| Your task |
Pull out every line with the word "Модель" from the entries below.

| Records shown |
^^^^^^^^^^^^^^^^
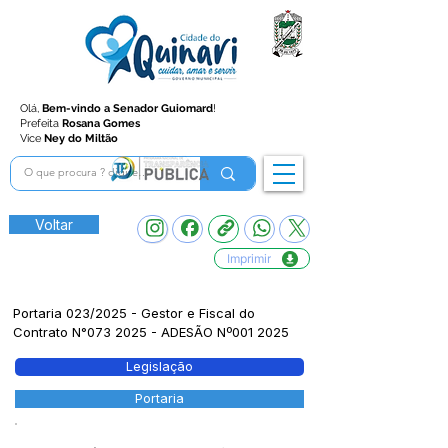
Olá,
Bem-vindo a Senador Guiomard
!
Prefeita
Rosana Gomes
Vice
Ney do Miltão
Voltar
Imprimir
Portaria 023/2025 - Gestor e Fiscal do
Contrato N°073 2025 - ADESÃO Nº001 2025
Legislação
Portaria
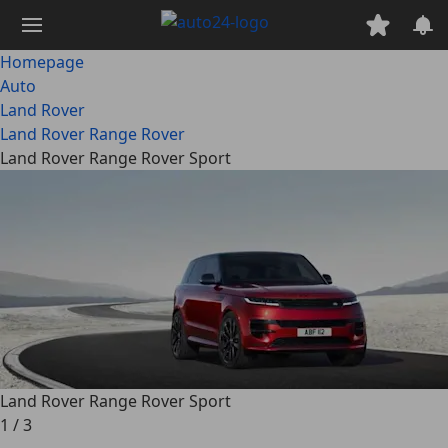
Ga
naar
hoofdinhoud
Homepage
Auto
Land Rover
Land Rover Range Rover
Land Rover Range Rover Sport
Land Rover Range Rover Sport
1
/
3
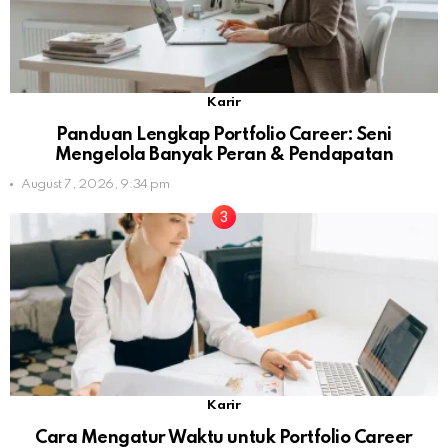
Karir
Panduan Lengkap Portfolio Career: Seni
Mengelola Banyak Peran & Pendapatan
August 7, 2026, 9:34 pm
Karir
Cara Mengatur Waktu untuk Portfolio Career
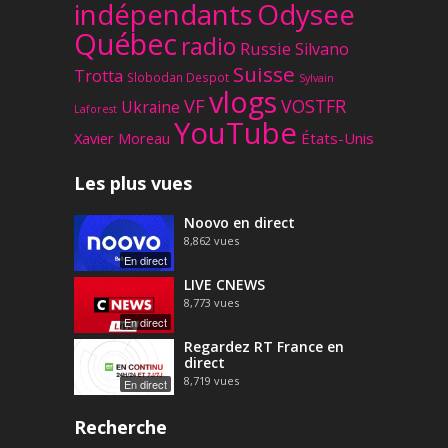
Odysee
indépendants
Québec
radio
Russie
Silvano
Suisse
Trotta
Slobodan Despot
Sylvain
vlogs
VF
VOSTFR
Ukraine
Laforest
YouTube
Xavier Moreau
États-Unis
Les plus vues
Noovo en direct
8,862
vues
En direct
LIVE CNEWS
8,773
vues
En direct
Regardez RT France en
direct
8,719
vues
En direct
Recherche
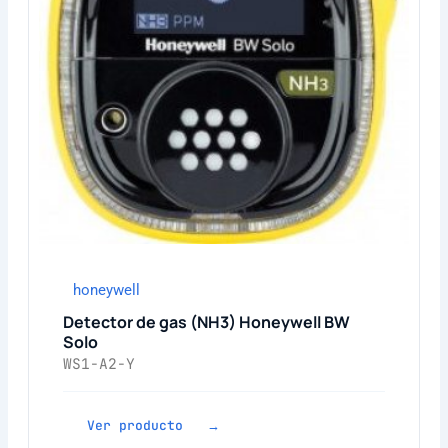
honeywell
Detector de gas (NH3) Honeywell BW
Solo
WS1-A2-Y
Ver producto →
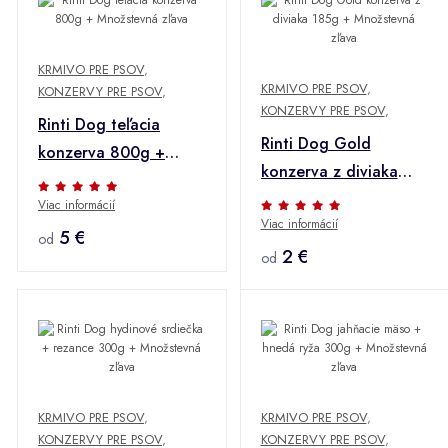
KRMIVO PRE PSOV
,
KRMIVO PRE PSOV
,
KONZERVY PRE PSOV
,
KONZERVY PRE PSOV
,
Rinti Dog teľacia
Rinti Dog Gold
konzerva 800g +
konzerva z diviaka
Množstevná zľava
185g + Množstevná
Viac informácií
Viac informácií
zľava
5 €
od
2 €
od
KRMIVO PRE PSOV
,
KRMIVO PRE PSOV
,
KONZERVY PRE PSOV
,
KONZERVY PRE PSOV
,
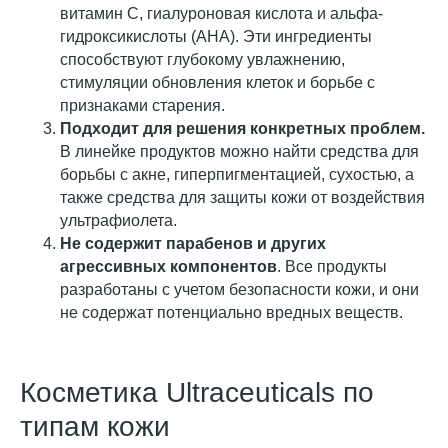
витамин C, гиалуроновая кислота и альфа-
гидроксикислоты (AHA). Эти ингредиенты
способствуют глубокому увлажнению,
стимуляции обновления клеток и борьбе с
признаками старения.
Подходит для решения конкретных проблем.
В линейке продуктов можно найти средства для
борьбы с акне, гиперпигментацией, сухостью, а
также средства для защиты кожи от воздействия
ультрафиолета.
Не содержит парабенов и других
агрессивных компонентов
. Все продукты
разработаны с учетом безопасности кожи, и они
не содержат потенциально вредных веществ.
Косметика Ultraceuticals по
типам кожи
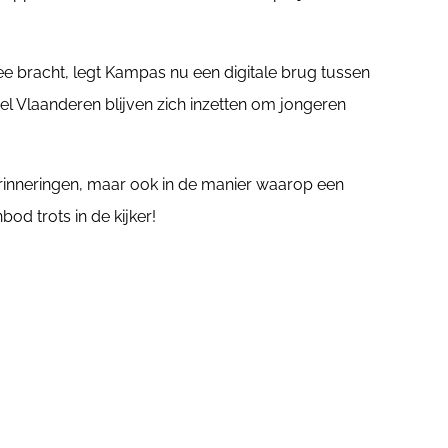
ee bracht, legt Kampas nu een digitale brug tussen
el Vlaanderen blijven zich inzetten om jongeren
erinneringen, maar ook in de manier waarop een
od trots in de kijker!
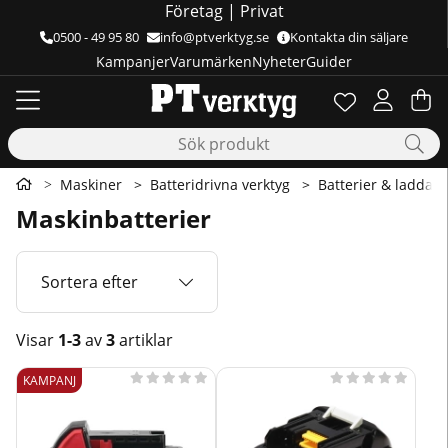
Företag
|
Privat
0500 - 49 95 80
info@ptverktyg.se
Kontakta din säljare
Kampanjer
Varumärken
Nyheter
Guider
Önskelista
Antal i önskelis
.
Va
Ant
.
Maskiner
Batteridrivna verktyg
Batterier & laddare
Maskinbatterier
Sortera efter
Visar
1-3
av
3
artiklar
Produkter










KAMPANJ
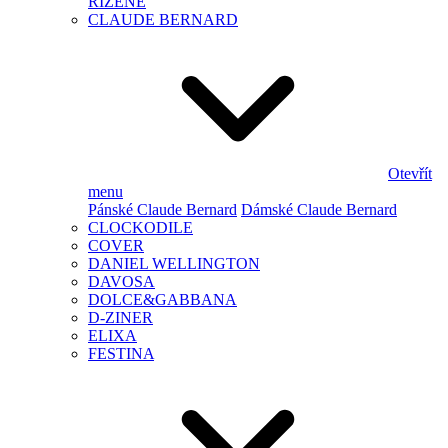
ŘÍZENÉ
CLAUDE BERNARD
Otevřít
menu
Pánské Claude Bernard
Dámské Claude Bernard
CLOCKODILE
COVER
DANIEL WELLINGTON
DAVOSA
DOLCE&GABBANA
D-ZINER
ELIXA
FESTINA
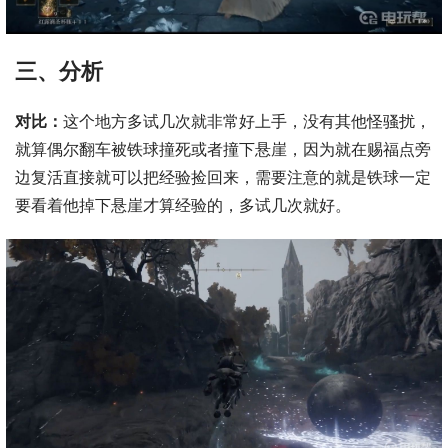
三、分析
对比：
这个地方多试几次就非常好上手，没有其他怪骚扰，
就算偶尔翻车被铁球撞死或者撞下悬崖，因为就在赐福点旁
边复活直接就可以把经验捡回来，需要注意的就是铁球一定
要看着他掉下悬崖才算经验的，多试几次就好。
^^^^^^^^^^^^^^^^
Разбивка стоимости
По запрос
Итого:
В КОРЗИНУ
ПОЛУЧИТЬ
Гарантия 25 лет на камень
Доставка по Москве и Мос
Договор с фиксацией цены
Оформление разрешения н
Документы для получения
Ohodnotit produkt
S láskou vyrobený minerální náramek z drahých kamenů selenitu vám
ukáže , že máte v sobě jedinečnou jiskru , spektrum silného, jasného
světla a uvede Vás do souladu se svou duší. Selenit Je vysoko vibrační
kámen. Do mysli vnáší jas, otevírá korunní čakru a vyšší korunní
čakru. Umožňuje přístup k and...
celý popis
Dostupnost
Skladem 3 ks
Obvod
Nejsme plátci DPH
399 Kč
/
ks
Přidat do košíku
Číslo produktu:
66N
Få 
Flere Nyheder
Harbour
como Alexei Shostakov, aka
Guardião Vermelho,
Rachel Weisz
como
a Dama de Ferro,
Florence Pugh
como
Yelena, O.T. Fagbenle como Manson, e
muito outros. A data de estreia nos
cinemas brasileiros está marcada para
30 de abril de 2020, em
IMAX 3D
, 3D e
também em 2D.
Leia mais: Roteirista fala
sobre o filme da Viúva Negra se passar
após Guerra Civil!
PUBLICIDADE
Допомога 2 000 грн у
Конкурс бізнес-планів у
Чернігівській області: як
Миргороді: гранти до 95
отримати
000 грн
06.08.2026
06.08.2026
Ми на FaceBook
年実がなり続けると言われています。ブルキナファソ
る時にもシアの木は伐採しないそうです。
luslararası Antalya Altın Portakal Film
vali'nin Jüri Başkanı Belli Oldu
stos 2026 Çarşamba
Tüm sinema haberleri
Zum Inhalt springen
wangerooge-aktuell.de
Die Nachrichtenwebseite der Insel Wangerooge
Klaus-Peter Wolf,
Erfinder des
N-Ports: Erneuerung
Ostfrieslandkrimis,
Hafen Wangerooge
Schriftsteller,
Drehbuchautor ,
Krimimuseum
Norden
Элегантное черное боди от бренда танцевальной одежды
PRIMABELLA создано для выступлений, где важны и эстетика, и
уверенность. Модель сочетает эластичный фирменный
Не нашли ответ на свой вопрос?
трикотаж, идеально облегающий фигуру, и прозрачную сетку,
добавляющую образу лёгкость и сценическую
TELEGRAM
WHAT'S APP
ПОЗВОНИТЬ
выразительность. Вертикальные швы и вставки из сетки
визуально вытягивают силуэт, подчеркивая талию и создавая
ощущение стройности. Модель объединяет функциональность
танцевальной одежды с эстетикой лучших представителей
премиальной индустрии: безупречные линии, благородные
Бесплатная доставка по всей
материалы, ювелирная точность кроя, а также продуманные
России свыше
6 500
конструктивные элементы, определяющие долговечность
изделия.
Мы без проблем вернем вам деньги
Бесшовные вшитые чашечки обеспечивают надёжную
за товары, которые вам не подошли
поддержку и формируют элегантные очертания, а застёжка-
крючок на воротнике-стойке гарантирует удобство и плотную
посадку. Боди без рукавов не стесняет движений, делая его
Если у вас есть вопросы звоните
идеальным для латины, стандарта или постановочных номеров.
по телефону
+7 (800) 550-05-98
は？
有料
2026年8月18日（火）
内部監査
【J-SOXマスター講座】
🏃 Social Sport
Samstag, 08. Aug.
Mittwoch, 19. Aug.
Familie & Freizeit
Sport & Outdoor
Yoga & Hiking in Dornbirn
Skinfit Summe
^^^^^^^^^^^^^^^^
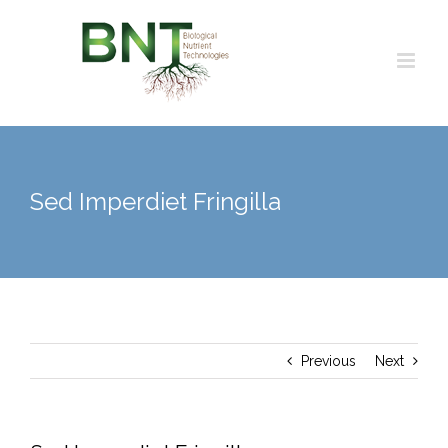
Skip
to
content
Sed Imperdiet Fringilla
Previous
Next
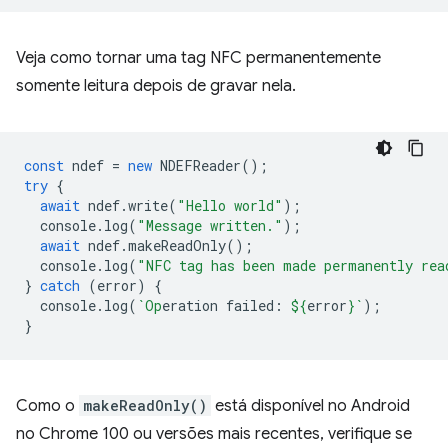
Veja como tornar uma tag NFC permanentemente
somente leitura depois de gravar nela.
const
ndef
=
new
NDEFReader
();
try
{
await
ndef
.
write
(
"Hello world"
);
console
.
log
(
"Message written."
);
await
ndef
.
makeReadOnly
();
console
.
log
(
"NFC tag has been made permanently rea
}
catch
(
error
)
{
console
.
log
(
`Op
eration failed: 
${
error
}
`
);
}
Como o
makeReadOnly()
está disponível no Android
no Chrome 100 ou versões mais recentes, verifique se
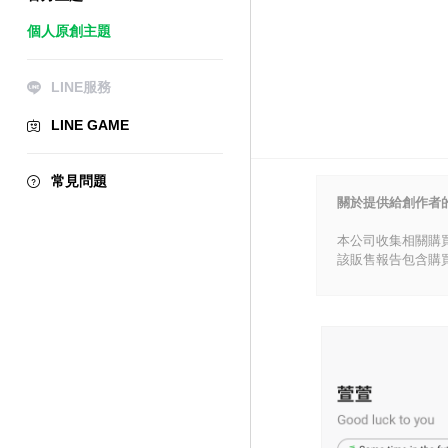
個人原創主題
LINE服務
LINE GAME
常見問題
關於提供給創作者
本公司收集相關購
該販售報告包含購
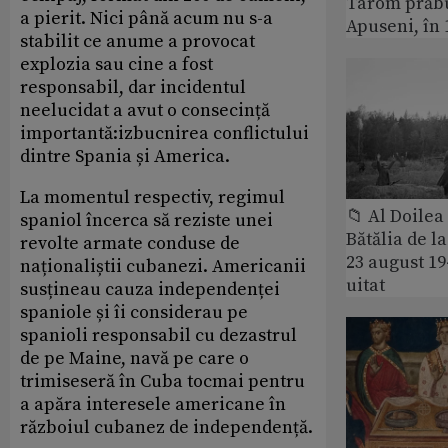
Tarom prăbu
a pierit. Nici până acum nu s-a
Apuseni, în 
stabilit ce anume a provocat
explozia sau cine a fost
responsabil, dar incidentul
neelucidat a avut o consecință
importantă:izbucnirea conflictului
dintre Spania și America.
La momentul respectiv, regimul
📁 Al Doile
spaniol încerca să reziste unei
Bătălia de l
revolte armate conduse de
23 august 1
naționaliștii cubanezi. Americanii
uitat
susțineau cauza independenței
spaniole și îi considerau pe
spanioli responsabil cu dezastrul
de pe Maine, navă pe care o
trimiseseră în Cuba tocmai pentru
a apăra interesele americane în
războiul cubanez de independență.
^^^^^^^^^^^^^^^^
| Task output |
уверенность. Модель сочетает эластичный фирменный
ощущение стройности. Модель объединяет функциональность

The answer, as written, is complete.